Mr. Ozmun quickly realized that our daddy’s injuries were far beyond his capability to help, so Chet then gave a fast phone call to Frost, Minnesota and the office of Dr. Lewis Hanson.   This country doctor was, in my opinion, one of the last of his breed.  He was a true country doctor in the fact that he deeply cared for the farmers and their families in our area.  Unlike today’s modern medical specialists, Doc Hanson came TO you…and fast…..right to your farm.  Even though it was about 20 miles from our farm to Dr. Hanson’s office, it seemed like Chet Ozmun had just placed the phone handset back on its cradle when Doc’s old Buick roared into our gravel driveway and slid to a halt in the yard just outside of our kitchen window.

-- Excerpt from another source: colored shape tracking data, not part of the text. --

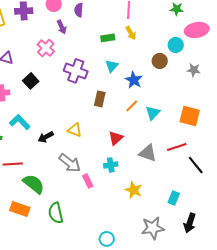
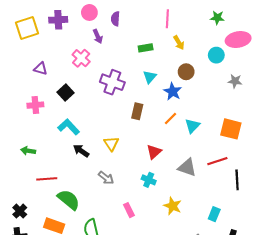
yellow arrow: (131, 33) -> (179, 43), moved
brown circle: (160, 61) -> (186, 72), moved
cyan L-shape: (20, 122) -> (69, 127), moved
yellow triangle: (75, 130) -> (111, 143), turned 35
black arrow: (46, 137) -> (81, 151), turned 63
gray arrow: (70, 163) -> (106, 178), size x0.7
cyan cross: (111, 165) -> (149, 180), turned 32
black line: (196, 165) -> (237, 180), turned 36
pink rectangle: (88, 181) -> (129, 210), moved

#26=Candi & Elliott Noorlun(1959)
Little sister, Candice, and Elliott around the time of Dad’s farming injury.

Daddy was painfully waiting at our kitchen table when Doc Hanson blew into the house with his black doctor’s bag in tow.  Little sister, Candi, and I were in the kitchen that day and observing this tense and bloody moment.   In our innocence, one of us mentioned that our father’s face resembled ‘cherry pie’……….with that remark, we were then ushered outside to play and not to bother the adults involved in the serious situation at hand.

NFS 3.18e
This is the type of needle that was lost on the floor of our farm kitchen by Dr. Hanson.

Later, I was told that Doc Hanson had dropped (and lost) his half-moon suturing needle on the floor of our kitchen and it seemed to have disappeared.  He had to settle for one of Mom’s straight quilting needles, instead, in order to sew up the gash to our father’s nose and sinus.  I can only surmise the EXTRA pain that our father had to endure with this more intrusive form of repair to his already hurting face.  I could bet that our daddy’s fingernail marks were still in that kitchen chair cushion for years to come because I don’t recall anything mentioned about the doctor using any type of anesthetic.

Our thanks to Doc Hanson, Mom and dear Chet Ozmun for coming to our father’s aid that day.  Blessings to your memory, Dad, for your hard work and the dangers that you faced for this Norwegian Farmer’s Son.

NFS 1.21a
We were blessed to have good neighbors, like Chet Ozmun was, that cared and looked after each other.